The best and most interesting part of the whole affair, however, was watching the interplay between Rep. Taylor and environmental groups who have, to put it mildly, been long-time adversaries. Because of different views on national forest policies on logging and on how best to preserve wilderness areas, Taylor and most environmental organizations have sparred like gladiators in the forum.

Which is exactly why the meeting last week and what was said afterward is so important. Taylor would, of course, deny that he needed any kind of validation from environmentalists in this region. He has fought off all challengers for a decade, staying in office by clinging to a businessman’s mentality. He works behind the scenes, quietly, bypassing the front page.

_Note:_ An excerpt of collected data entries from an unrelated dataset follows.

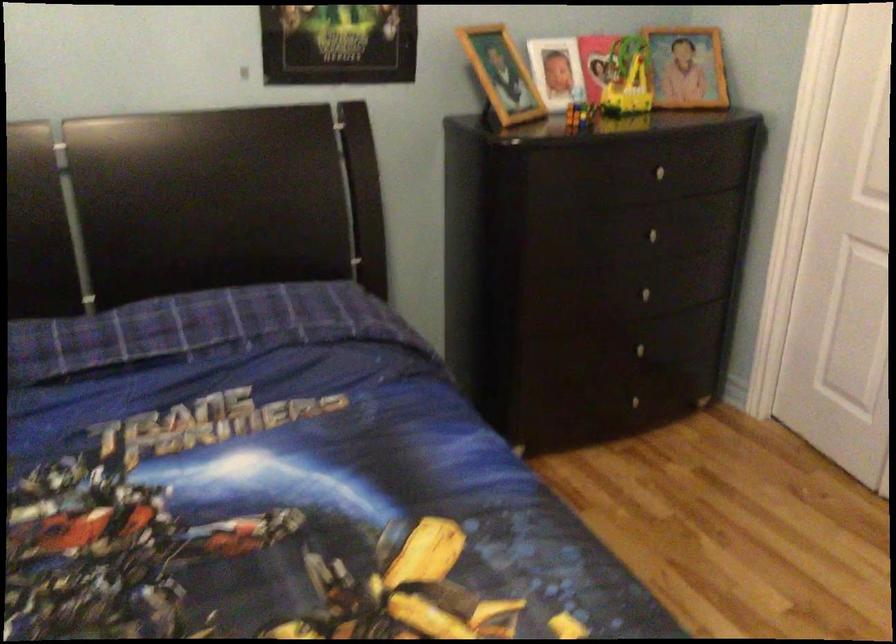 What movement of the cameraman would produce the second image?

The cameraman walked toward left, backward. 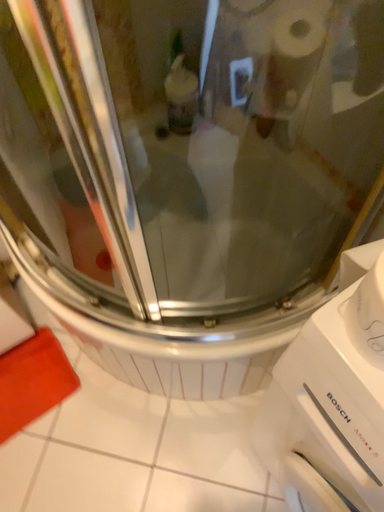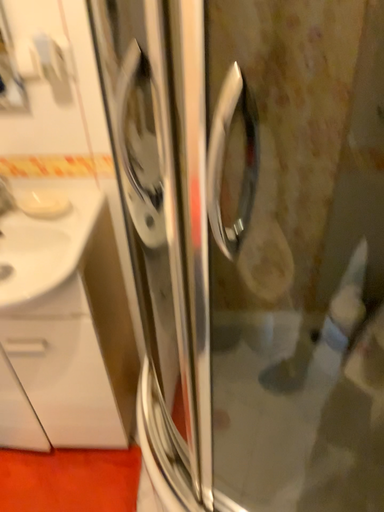 Question: Which way did the camera rotate in the video?

Choices:
 (A) rotated upward
 (B) rotated downward

Answer: (A) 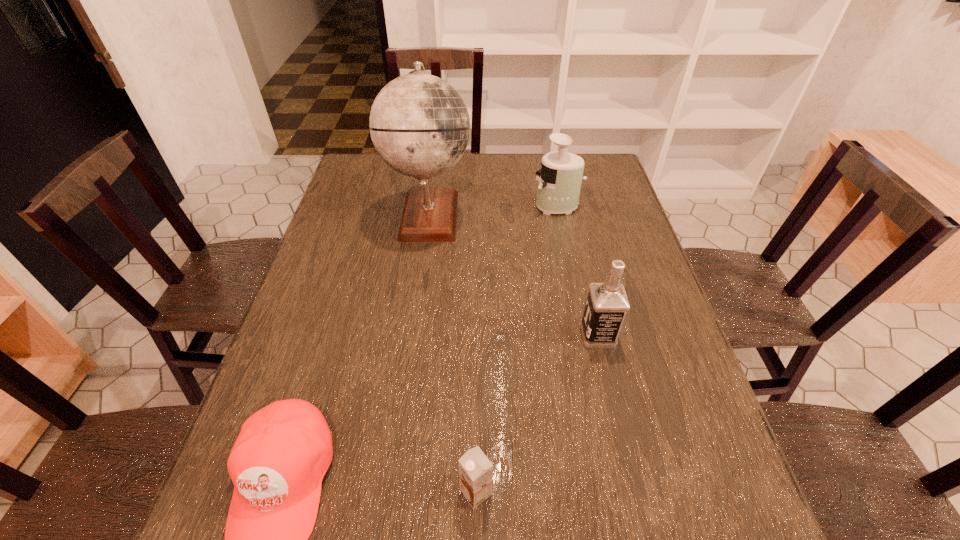 I want to click on the tallest object, so click(419, 124).

Where is `juicer`? juicer is located at coordinates (560, 180).

This screenshot has height=540, width=960. I want to click on the third farthest object, so pos(607,303).

This screenshot has height=540, width=960. I want to click on chocolate milk, so click(475, 470).

You are a GUI agent. You are given a task and a screenshot of the screen. Output one action in this format:
    pyautogui.click(x=<x>, y=<y>)
    Task: Click on the vacant space situated 0.390m at the equator of the globe
    The image size is (960, 540).
    Given the screenshot: What is the action you would take?
    pyautogui.click(x=597, y=214)

The image size is (960, 540). What are the coordinates of `vacant region located on the front of the juicer` in the screenshot? It's located at (580, 315).

What are the coordinates of `vacant region located 0.300m on the front label of the vodka` in the screenshot? It's located at (455, 335).

Where is `free space located 0.170m on the front label of the vodka`? Image resolution: width=960 pixels, height=540 pixels. free space located 0.170m on the front label of the vodka is located at coordinates (510, 335).

At what (x,y) coordinates should I click in order to perform the action: click on free space located on the front label of the vodka. Please return your answer as a coordinate pair (x, y). The height and width of the screenshot is (540, 960). Looking at the image, I should click on (434, 335).

Where is `vacant space located on the right of the chocolate milk`? Image resolution: width=960 pixels, height=540 pixels. vacant space located on the right of the chocolate milk is located at coordinates (670, 492). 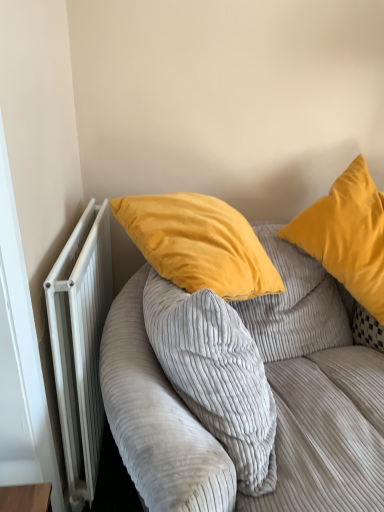 The image size is (384, 512). Find the location of `velvet yellow pillow at upper right`. velvet yellow pillow at upper right is located at coordinates (x=347, y=234).

Image resolution: width=384 pixels, height=512 pixels. In order to click on corduroy fabric couch at upper right in this screenshot , I will do `click(244, 390)`.

How many degrees apart are the facing directions of white metallic radiator at left and velvet yellow pillow at upper right?

103 degrees.

From the image's perspective, which one is positioned higher, white metallic radiator at left or velvet yellow pillow at upper right?

velvet yellow pillow at upper right is shown above in the image.

Is white metallic radiator at left placed right next to velvet yellow pillow at upper right?

There is a gap between white metallic radiator at left and velvet yellow pillow at upper right.

Is point (90, 260) closer to camera compared to point (330, 234)?

That is True.

Between velvet yellow pillow at upper right and white metallic radiator at left, which one is positioned behind?

velvet yellow pillow at upper right is more distant.

Looking at this image, would you say velvet yellow pillow at upper right is a long distance from white metallic radiator at left?

velvet yellow pillow at upper right is actually quite close to white metallic radiator at left.

Between velvet yellow pillow at upper right and white metallic radiator at left, which one appears on the right side from the viewer's perspective?

velvet yellow pillow at upper right.

Which of these two, velvet yellow pillow at upper right or white metallic radiator at left, is wider?

Wider between the two is velvet yellow pillow at upper right.

From a real-world perspective, between corduroy fabric couch at upper right and velvet yellow pillow at upper right, who is vertically higher?

velvet yellow pillow at upper right.

Choose the correct answer: Is corduroy fabric couch at upper right inside velvet yellow pillow at upper right or outside it?

corduroy fabric couch at upper right is not enclosed by velvet yellow pillow at upper right.

Considering the relative positions of corduroy fabric couch at upper right and velvet yellow pillow at upper right in the image provided, is corduroy fabric couch at upper right to the right of velvet yellow pillow at upper right from the viewer's perspective?

No.

Which object is further away from the camera taking this photo, white metallic radiator at left or corduroy fabric couch at upper right?

Positioned behind is white metallic radiator at left.

Is white metallic radiator at left directly adjacent to corduroy fabric couch at upper right?

Answer: white metallic radiator at left and corduroy fabric couch at upper right are not in contact.

From a real-world perspective, which object rests below the other?

white metallic radiator at left, from a real-world perspective.

Find the location of a particular element. Image resolution: width=384 pixels, height=512 pixels. radiator behind the corduroy fabric couch at upper right is located at coordinates (81, 344).

Is corduroy fabric couch at upper right looking in the opposite direction of white metallic radiator at left?

No, white metallic radiator at left is not at the back of corduroy fabric couch at upper right.

Measure the distance from corduroy fabric couch at upper right to white metallic radiator at left.

The distance of corduroy fabric couch at upper right from white metallic radiator at left is 14.05 inches.

From the image's perspective, does corduroy fabric couch at upper right appear lower than white metallic radiator at left?

Correct, corduroy fabric couch at upper right appears lower than white metallic radiator at left in the image.

Which object is more forward, corduroy fabric couch at upper right or white metallic radiator at left?

corduroy fabric couch at upper right is closer to the camera.

Between velvet yellow pillow at upper right and corduroy fabric couch at upper right, which one has smaller size?

With smaller size is velvet yellow pillow at upper right.

How far apart are velvet yellow pillow at upper right and corduroy fabric couch at upper right?

velvet yellow pillow at upper right and corduroy fabric couch at upper right are 14.18 inches apart from each other.

Does velvet yellow pillow at upper right touch corduroy fabric couch at upper right?

No, velvet yellow pillow at upper right is not making contact with corduroy fabric couch at upper right.

Is velvet yellow pillow at upper right closer to camera compared to corduroy fabric couch at upper right?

And just because of this report, the representatives of different environmental groups are certainly not skipping along arm in arm with Taylor. There are major policy disagreements and a wide rift of philosophical differences. In Asheville, however, they were using words like “credible,” “important,” and “worthwhile” to describe this report and Taylor’s role in having it completed.

It is not hard to see why these groups can come together on this issue and perhaps leave some of their differences behind. Whether it’s from the balcony at Taylor’s Brevard mansion or through the window of a solar-powered home belonging to a hard-core liberal high in a Jackson County cove, the ill effects of sulfur dioxide and nitrogen oxide emissions are choking us all. Rich and poor alike are suffering from the respiratory ailments, and businesses large and small will feel the effects if tourism numbers begin to decline as our views continue to disappear.

The report brought together some surprising facts. For one, most of our air quality problems are not related to the Tennessee Valley Authority. More than half of our pollution comes from the industrial Midwest, due north, according to the report. The TVA is the second-most significant polluter.

But Taylor wants to target TVA because it is a quasi-governmental agency which he and others in Congress control. The huge utility is on track to make drastic reductions in emissions, but Taylor is preparing to introduce a bill that would force it to take even more dramatic measures. It’s the same bill Taylor introduced last year while he was campaigning, one many called an election-year ploy.

There was still mistrust inside the Diana Wortham Theater. Some cited Taylor’s reluctance to support the Waxham Boehlert Clean Smokestacks Act, a clean-air measure that has dozens of co-sponsors and would force every utility to accept the same reductions Taylor is proposing for the TVA.

But some important beginnings might have been made. When traditional enemies work together, a tremendous amount of energy is created. With the state of North Carolina moving forward with its own utility clean-up bill, and with Taylor using his congressional power to muscle TVA toward more reductions on a faster timetable, one can realistically see the way to cleaner air in WNC. It can happen.